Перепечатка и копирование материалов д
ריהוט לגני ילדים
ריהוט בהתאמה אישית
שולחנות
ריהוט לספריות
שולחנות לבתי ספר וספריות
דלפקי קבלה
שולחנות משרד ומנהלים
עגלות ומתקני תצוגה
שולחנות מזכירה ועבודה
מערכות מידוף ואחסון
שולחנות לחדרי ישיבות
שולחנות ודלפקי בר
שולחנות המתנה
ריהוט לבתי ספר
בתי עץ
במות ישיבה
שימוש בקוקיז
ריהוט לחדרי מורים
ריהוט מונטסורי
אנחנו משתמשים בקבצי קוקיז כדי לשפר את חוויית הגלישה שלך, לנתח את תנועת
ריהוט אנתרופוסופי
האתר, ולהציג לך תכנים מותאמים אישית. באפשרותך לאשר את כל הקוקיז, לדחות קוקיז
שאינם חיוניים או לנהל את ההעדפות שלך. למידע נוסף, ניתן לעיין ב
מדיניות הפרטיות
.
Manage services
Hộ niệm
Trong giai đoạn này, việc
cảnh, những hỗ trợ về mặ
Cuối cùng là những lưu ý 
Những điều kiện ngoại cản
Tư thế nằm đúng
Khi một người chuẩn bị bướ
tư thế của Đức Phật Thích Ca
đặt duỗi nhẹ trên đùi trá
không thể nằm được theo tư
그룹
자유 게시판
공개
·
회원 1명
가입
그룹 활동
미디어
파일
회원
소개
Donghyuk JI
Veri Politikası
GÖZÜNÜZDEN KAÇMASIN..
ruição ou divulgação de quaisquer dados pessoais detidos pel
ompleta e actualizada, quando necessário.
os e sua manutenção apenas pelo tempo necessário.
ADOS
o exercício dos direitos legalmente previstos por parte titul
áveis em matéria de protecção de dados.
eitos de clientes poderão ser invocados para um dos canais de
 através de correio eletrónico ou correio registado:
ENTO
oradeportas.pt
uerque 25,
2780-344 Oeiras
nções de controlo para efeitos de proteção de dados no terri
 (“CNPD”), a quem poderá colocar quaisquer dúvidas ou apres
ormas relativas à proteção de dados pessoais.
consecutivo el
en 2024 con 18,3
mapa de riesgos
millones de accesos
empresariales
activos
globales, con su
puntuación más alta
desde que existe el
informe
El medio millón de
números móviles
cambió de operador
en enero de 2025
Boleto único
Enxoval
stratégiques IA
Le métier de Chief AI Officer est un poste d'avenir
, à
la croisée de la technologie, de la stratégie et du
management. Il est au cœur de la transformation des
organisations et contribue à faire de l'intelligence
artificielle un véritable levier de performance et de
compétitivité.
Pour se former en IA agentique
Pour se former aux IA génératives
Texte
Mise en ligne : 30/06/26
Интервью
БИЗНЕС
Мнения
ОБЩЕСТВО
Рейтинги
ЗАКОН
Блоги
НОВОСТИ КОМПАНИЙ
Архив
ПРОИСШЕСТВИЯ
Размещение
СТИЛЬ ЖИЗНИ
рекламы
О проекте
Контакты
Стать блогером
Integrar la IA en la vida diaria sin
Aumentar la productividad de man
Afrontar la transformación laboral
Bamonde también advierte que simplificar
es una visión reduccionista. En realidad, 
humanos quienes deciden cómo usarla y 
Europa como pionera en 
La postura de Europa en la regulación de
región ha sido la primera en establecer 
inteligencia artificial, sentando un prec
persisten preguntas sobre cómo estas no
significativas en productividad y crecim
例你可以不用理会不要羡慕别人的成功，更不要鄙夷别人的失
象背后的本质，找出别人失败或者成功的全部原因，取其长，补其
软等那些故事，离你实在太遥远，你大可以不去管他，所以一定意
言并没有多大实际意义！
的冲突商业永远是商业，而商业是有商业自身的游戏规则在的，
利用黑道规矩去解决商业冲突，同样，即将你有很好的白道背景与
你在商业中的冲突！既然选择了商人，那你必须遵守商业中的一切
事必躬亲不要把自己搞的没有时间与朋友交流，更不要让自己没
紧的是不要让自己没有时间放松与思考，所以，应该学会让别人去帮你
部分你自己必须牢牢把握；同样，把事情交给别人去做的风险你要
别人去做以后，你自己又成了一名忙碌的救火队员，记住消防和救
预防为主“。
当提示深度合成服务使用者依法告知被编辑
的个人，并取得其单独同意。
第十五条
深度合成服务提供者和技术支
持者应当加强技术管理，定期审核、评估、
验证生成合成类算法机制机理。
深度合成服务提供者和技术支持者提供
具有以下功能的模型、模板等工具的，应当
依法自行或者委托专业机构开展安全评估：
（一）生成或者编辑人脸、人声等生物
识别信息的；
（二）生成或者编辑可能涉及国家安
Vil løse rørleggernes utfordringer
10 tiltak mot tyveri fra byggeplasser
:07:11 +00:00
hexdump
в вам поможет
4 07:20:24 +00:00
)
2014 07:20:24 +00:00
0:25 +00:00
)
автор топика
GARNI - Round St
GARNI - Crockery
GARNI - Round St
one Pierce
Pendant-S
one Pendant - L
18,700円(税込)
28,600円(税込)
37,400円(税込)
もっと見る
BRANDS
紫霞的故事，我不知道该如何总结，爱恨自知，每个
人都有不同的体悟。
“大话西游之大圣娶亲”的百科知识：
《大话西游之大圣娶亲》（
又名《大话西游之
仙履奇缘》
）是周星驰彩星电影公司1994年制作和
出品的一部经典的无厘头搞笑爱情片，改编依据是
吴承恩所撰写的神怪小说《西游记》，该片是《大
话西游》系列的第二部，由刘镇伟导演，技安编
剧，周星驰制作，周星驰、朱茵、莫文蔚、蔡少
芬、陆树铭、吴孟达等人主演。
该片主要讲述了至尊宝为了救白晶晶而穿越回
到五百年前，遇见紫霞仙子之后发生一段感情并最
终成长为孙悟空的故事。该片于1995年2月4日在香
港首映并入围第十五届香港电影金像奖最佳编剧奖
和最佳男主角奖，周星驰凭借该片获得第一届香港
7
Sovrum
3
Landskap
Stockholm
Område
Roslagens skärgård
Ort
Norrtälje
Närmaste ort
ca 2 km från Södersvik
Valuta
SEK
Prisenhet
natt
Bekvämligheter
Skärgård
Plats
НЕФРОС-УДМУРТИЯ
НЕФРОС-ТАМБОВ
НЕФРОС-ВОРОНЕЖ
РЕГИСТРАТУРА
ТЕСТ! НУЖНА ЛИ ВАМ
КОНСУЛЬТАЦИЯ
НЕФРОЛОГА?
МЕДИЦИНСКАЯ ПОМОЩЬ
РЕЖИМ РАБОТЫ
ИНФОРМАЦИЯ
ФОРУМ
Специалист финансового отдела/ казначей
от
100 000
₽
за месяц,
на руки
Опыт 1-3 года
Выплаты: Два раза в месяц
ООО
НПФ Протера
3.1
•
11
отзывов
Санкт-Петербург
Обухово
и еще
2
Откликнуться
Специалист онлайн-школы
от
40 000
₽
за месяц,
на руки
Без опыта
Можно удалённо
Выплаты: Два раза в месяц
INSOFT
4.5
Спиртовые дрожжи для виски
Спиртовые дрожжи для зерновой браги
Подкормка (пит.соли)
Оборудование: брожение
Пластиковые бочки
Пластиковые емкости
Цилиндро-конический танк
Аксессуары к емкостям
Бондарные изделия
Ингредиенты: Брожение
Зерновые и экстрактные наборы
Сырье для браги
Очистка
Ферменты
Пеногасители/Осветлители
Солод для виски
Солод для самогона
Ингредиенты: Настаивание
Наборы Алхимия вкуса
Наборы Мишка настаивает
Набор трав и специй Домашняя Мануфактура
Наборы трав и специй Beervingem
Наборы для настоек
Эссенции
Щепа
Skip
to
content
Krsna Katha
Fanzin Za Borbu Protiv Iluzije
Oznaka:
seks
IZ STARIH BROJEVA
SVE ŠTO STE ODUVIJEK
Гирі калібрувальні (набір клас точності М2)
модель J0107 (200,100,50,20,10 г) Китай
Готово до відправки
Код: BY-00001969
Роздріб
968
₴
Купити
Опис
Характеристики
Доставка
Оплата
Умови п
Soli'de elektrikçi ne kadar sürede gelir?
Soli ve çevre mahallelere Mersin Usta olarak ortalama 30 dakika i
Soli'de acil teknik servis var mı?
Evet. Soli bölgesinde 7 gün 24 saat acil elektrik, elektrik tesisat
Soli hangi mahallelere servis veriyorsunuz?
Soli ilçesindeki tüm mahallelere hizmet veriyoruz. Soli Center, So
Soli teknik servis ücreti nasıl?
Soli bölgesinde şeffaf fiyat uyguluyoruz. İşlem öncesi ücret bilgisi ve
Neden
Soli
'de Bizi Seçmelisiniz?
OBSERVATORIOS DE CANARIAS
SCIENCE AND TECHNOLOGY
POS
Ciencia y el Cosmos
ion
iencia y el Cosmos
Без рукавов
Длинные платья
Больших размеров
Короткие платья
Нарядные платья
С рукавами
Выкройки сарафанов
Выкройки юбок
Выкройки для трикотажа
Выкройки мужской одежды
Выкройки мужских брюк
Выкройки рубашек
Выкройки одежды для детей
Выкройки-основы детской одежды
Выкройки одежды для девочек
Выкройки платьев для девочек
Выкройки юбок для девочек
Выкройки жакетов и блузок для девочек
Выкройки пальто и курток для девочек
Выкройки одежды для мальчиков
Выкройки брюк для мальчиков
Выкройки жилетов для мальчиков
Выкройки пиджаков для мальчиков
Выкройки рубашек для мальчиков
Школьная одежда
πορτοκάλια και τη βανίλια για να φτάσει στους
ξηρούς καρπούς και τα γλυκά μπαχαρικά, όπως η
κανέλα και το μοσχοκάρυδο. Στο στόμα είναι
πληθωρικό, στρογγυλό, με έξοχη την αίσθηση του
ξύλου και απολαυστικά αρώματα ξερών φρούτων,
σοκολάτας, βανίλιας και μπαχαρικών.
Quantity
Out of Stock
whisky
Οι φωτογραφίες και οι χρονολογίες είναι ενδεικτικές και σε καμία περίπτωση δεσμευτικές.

• [What you will do] The string "Pour" marks the lines to copy; report each of them from the data above.

• [Exercise output]
Pour se former en IA agentique
Pour se former aux IA génératives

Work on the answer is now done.